CVE-2025-33238 Overview
NVIDIA Triton Inference Server Sagemaker HTTP server contains a vulnerability where an attacker may cause an exception. A successful exploit of this vulnerability may lead to denial of service, potentially disrupting machine learning inference operations that depend on the Triton Inference Server platform.
Critical Impact
This network-accessible vulnerability allows unauthenticated attackers to cause denial of service conditions in NVIDIA Triton Inference Server Sagemaker deployments, impacting availability of ML inference services.
Affected Products
- NVIDIA Triton Inference Server (Sagemaker HTTP server component)
Discovery Timeline
- 2026-03-24 - CVE-2025-33238 published to NVD
- 2026-03-25 - Last updated in NVD database
Technical Details for CVE-2025-33238
Vulnerability Analysis
This vulnerability is classified under CWE-362 (Concurrent Execution using Shared Resource with Improper Synchronization), commonly known as a race condition vulnerability. The flaw exists within the Sagemaker HTTP server component of NVIDIA Triton Inference Server, where improper handling of concurrent requests can lead to an unhandled exception.
The vulnerability enables remote attackers to trigger exception conditions without requiring any privileges or user interaction. When successfully exploited, the affected server component may crash or become unresponsive, resulting in a denial of service condition that impacts the availability of machine learning inference workloads.
Root Cause
The root cause of this vulnerability stems from a race condition (CWE-362) in the Sagemaker HTTP server's request handling logic. Race conditions occur when multiple threads or processes access shared resources without proper synchronization mechanisms. In this case, concurrent HTTP requests to the Triton Inference Server can trigger a timing-dependent code path that results in an unhandled exception, causing the service to crash or become unavailable.
Attack Vector
The attack vector for CVE-2025-33238 is network-based, requiring no authentication or user interaction to exploit. An attacker with network access to the vulnerable Triton Inference Server can craft and send specially timed HTTP requests to the Sagemaker endpoint.
The exploitation mechanism involves triggering the race condition by sending concurrent requests that cause the server to enter an inconsistent state. When the timing conditions are met, the server throws an unhandled exception, leading to service disruption. This attack can be repeated to maintain a persistent denial of service condition against the target ML inference infrastructure.
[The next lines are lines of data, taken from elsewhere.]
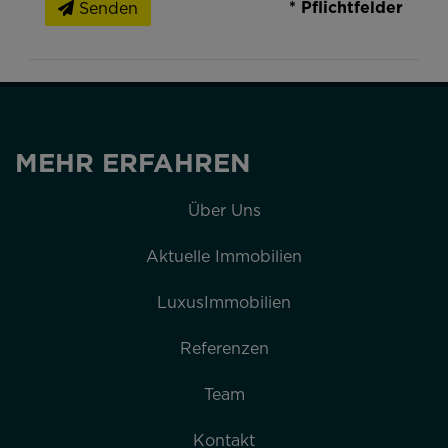
* Pflichtfelder
Senden
MEHR ERFAHREN
Über Uns
Aktuelle Immobilien
LuxusImmobilien
Referenzen
Team
Kontakt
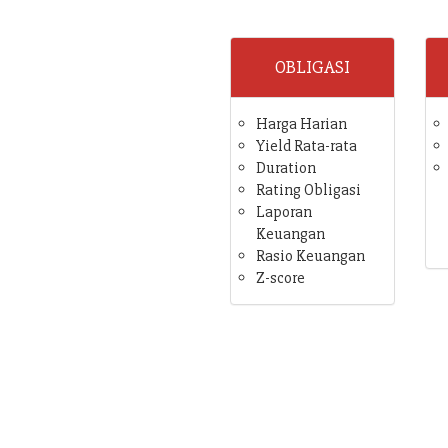
OBLIGASI
Harga Harian
Yield Rata-rata
Duration
Rating Obligasi
Laporan
Keuangan
Rasio Keuangan
Z-score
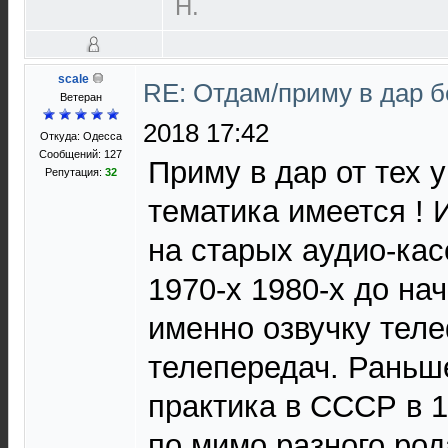
Н.
scale
RE: Отдам/приму в дар 
Ветеран
2018 17:42
Откуда: Одесса
Сообщений: 127
Приму в дар от тех у
Репутация:
32
тематика имеется ! 
на старых аудио-кас
1970-х 1980-х до нач
именно озвучку тел
телепередач. Раньш
практика в СССР в 1
по мимо разного род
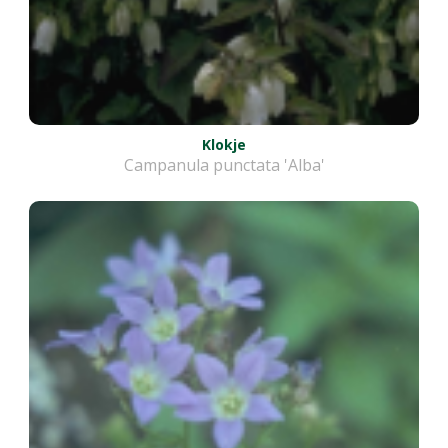
Klokje
Campanula punctata 'Alba'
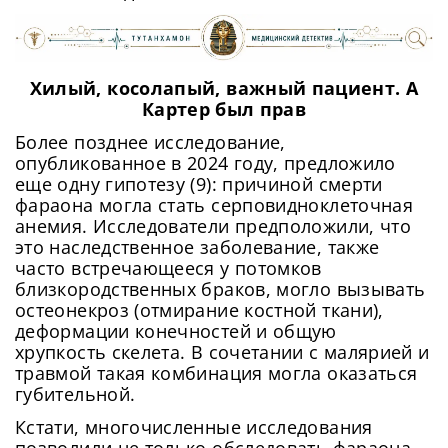
Хилый, косолапый, важный пациент. А
Картер был прав
Более позднее исследование,
опубликованное в 2024 году, предложило
еще одну гипотезу (9): причиной смерти
фараона могла стать серповидноклеточная
анемия. Исследователи предположили, что
это наследственное заболевание, также
часто встречающееся у потомков
близкородственных браков, могло вызывать
остеонекроз (отмирание костной ткани),
деформации конечностей и общую
хрупкость скелета. В сочетании с малярией и
травмой такая комбинация могла оказаться
губительной.
Кстати, многочисленные исследования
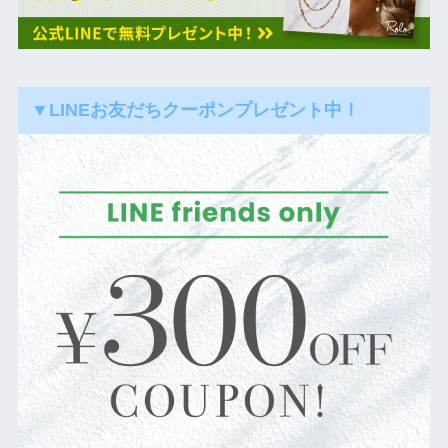
▼LINEお友だちクーポンプレゼント中！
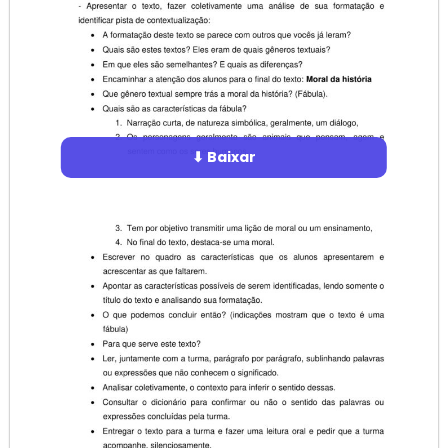
⬇ Baixar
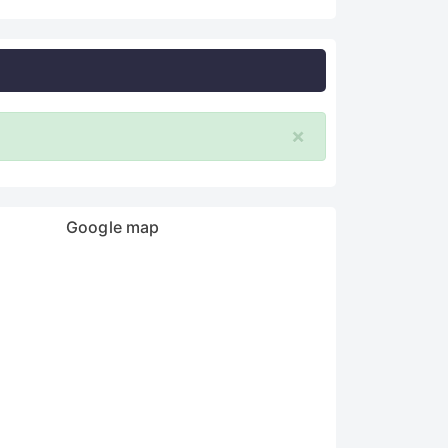
×
Google map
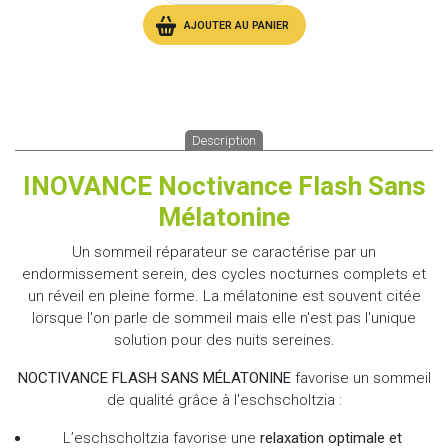
AJOUTER AU PANIER
Description
INOVANCE Noctivance Flash Sans
Mélatonine
Un sommeil réparateur se caractérise par un
endormissement serein, des cycles nocturnes complets et
un réveil en pleine forme. La mélatonine est souvent citée
lorsque l'on parle de sommeil mais elle n'est pas l'unique
solution pour des nuits sereines.
NOCTIVANCE FLASH SANS MÉLATONINE
favorise un sommeil
de qualité grâce à l'eschscholtzia :
L’eschscholtzia favorise une
relaxation optimale et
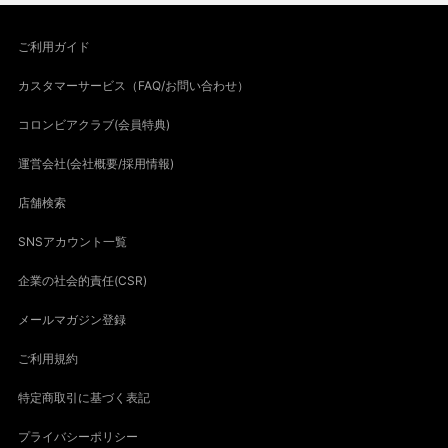
ご利用ガイド
カスタマーサービス（FAQ/お問い合わせ）
コロンビアクラブ(会員特典)
運営会社(会社概要/採用情報)
店舗検索
SNSアカウント一覧
企業の社会的責任(CSR)
メールマガジン登録
ご利用規約
特定商取引に基づく表記
プライバシーポリシー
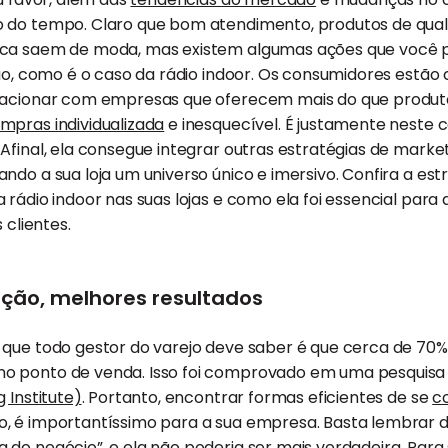
 do tempo. Claro que bom atendimento, produtos de qua
nca saem de moda, mas existem algumas ações que você p
ção, como é o caso da rádio indoor. Os consumidores estão
lacionar com empresas que oferecem mais do que produto
mpras individualizada
e inesquecível. É justamente neste c
 Afinal, ela consegue integrar outras estratégias de mar
do a sua loja um universo único e imersivo. Confira a estr
rádio indoor nas suas lojas e como ela foi essencial para
 clientes.
ção, melhores resultados
 que todo gestor do varejo deve saber é que cerca de 70%
 ponto de venda. Isso foi comprovado em uma pesquisa 
 Institute)
. Portanto, encontrar formas eficientes de se
c
 é importantíssimo para a sua empresa. Basta lembrar d
 do negócio”, e ela não poderia ser mais verdadeira. Par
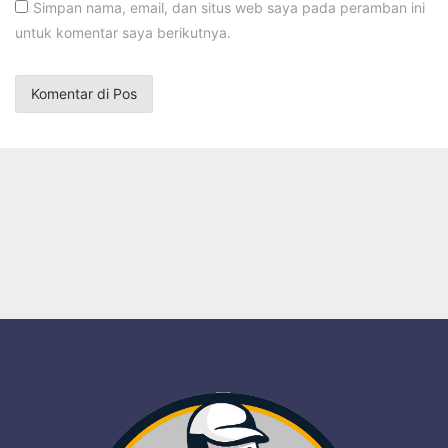
Simpan nama, email, dan situs web saya pada peramban ini
untuk komentar saya berikutnya.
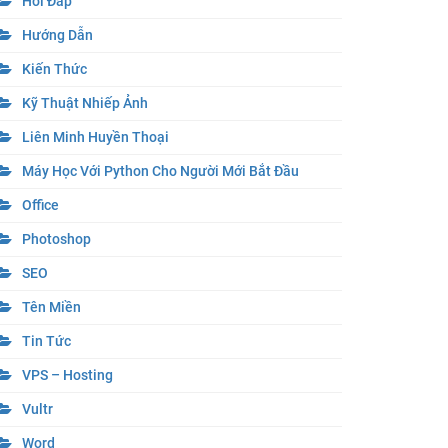
Hỏi Đáp
Hướng Dẫn
Kiến Thức
Kỹ Thuật Nhiếp Ảnh
Liên Minh Huyền Thoại
Máy Học Với Python Cho Người Mới Bắt Đầu
Office
Photoshop
SEO
Tên Miền
Tin Tức
VPS – Hosting
Vultr
Word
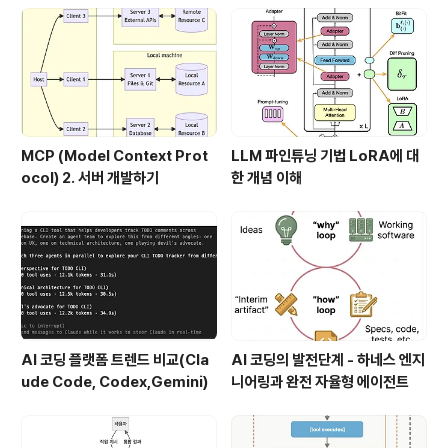
MCP (Model Context Prot
LLM 파인튜닝 기법 LoRA에 대
ocol) 2. 서버 개발하기
한 개념 이해
AI 코딩 플랫폼 트렌드 비교(Cla
AI 코딩의 발전단계 - 하네스 엔지
ude Code, Codex,Gemini)
니어링과 완전 자율형 에이전트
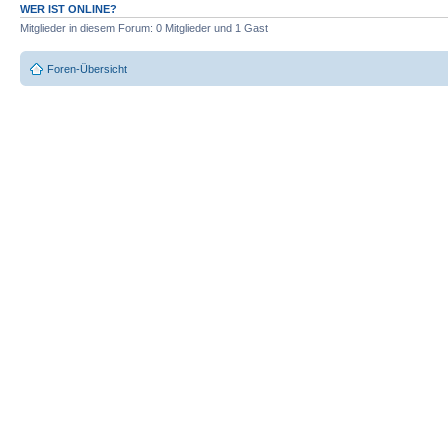
WER IST ONLINE?
Mitglieder in diesem Forum: 0 Mitglieder und 1 Gast
Foren-Übersicht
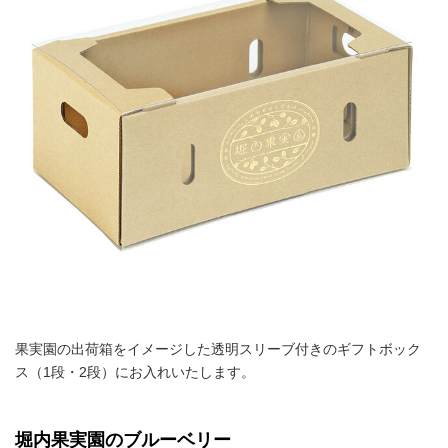
果実園の出荷箱をイメージした透明スリーブ付きのギフトボック
ス（1段・2段）にお入れいたします。
堀内果実園のブルーベリー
Detection Methods for CVE-2025-33238
Indicators of Compromise
- Unusual patterns of HTTP requests to Triton Inference Server Sagemaker endpoints with high concurrency
- Server crash logs or exception traces indicating race condition failures
- Repeated service restarts or availability interruptions in Triton Inference Server deployments
- Anomalous network traffic patterns targeting ML inference endpoints
Detection Strategies
- Monitor Triton Inference Server logs for unhandled exception events and abnormal termination patterns
- Implement network-level detection for unusual concurrent request patterns to Sagemaker HTTP endpoints
- Configure alerting on service availability metrics for Triton Inference Server instances
- Deploy intrusion detection rules to identify potential denial of service attack patterns
Monitoring Recommendations
- Enable verbose logging on Triton Inference Server instances to capture request timing and exception details
- Set up automated health checks and restart policies for affected deployments
- Monitor system resource utilization (CPU, memory, thread counts) for anomalous patterns
- Implement network traffic analysis to detect potential exploitation attempts
How to Mitigate CVE-2025-33238
Immediate Actions Required
- Review the NVIDIA Support FAQ for official guidance and patches
- Assess exposure of Triton Inference Server Sagemaker endpoints to untrusted networks
- Implement network segmentation to restrict access to ML inference infrastructure
- Enable rate limiting on HTTP endpoints to reduce attack surface
Patch Information
NVIDIA has published security guidance for this vulnerability. Organizations should consult the NVIDIA Support FAQ for official patch information and updated software versions. It is strongly recommended to apply vendor-provided patches as soon as they become available.
For additional technical details, refer to the NVD CVE-2025-33238 Details page.
Workarounds
- Restrict network access to Triton Inference Server endpoints using firewall rules or security groups
- Deploy the server behind a reverse proxy with request rate limiting and connection throttling
- Implement authentication layers in front of exposed Sagemaker HTTP endpoints
- Consider running Triton Inference Server in isolated network segments with strict ingress controls
# Example: Configure network access restrictions for Triton Inference Server
# Restrict access to trusted IP ranges only using iptables
iptables -A INPUT -p tcp --dport 8080 -s <trusted_network_cidr> -j ACCEPT
iptables -A INPUT -p tcp --dport 8080 -j DROP
# Alternative: Use security groups in cloud environments to limit exposure
# Consult your cloud provider's documentation for specific configuration
Disclaimer: This content was generated using AI. While we strive for accuracy, please verify critical information with official sources.